▶ _Activity_:
What is the number of lines in the entries that contain the word "list"? Reply with that number only.

▶ _Dataset records_:
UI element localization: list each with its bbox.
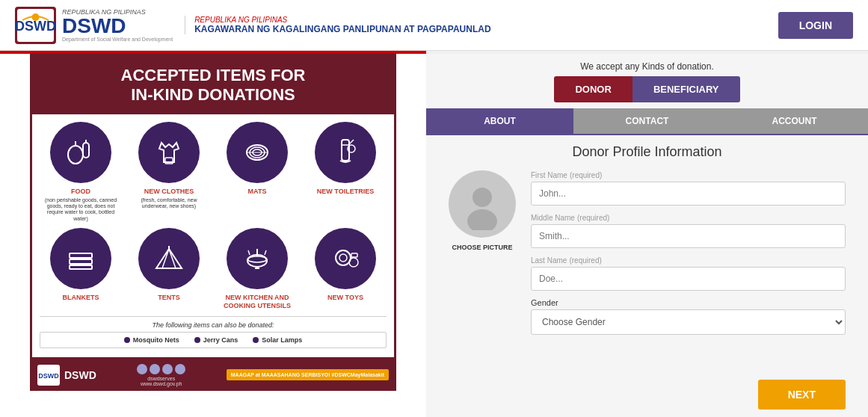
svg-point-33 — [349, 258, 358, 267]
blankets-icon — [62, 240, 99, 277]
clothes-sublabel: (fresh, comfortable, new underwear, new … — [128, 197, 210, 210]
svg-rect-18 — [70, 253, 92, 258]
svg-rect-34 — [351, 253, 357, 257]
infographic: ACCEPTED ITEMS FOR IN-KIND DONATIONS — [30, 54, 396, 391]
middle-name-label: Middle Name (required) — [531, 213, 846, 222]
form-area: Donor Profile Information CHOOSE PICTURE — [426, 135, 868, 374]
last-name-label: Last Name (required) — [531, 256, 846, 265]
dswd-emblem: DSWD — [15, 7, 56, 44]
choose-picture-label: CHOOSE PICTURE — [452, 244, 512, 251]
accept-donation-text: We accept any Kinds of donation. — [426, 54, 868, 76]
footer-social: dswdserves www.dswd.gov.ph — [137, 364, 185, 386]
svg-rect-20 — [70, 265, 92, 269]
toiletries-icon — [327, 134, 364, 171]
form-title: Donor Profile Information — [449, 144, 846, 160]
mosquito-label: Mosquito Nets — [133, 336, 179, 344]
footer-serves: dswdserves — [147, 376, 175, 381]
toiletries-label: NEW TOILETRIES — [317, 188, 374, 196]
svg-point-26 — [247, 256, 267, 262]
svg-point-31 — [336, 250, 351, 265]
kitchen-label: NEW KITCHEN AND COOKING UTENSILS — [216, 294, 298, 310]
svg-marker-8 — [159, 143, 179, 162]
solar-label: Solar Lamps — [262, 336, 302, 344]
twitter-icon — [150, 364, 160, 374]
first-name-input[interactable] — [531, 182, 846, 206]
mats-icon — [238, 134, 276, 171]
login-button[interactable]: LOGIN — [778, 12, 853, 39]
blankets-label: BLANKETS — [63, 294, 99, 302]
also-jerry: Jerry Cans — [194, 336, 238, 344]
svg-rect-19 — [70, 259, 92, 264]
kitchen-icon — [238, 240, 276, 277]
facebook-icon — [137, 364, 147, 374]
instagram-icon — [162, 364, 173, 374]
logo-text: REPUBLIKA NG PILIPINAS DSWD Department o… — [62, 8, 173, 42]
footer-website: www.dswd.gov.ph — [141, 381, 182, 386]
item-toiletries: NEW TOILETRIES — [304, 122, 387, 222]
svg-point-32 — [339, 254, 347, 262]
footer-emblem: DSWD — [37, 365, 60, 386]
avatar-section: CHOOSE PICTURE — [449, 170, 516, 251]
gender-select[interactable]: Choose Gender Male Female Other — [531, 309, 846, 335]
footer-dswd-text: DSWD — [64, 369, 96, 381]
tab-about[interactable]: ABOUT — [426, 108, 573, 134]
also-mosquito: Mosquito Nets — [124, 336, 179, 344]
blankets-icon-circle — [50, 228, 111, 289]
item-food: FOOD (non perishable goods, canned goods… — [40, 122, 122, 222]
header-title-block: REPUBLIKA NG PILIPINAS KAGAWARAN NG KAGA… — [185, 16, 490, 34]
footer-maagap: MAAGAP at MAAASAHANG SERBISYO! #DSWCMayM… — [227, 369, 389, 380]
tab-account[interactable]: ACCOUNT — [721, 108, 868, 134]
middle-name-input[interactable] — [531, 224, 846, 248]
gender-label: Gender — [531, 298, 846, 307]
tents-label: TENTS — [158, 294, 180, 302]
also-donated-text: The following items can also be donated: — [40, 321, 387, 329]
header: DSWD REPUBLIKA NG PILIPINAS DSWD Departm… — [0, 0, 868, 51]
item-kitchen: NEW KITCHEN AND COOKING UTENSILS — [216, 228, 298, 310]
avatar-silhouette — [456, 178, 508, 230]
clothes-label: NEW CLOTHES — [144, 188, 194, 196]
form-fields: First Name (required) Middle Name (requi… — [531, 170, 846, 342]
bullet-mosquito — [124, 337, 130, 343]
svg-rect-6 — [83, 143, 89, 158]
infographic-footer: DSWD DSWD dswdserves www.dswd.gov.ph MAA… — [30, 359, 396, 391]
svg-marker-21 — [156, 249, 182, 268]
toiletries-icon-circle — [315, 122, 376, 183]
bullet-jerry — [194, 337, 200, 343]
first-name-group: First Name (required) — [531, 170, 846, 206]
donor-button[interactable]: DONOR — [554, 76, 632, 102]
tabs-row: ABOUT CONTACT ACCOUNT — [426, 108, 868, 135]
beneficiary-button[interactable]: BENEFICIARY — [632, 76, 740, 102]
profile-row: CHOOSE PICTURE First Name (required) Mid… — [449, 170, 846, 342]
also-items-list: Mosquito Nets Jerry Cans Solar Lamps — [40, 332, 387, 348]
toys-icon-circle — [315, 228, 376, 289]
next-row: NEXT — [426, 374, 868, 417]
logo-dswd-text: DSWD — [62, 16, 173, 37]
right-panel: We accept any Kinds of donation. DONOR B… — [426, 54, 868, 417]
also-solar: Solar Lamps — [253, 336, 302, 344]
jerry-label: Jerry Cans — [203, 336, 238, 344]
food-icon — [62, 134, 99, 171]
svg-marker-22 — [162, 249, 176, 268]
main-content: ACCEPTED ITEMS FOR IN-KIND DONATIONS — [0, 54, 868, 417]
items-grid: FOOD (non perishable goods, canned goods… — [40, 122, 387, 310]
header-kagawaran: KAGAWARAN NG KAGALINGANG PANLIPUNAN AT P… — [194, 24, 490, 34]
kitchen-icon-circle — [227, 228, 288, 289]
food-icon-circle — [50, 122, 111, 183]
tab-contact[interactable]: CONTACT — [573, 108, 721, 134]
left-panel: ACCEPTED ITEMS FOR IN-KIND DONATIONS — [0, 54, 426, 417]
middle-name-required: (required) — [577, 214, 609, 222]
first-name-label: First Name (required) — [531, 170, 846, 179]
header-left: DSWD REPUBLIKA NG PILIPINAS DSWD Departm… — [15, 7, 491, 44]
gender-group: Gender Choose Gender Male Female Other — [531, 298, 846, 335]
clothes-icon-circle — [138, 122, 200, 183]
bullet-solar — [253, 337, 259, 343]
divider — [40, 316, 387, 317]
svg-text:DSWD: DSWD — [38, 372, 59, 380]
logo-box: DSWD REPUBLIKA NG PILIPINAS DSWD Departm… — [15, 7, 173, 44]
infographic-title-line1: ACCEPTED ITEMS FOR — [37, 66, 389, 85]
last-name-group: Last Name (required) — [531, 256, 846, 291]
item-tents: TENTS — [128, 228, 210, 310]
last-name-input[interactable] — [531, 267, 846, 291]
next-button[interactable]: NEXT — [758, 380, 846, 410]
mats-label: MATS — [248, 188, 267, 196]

▶ _Written solution_:
2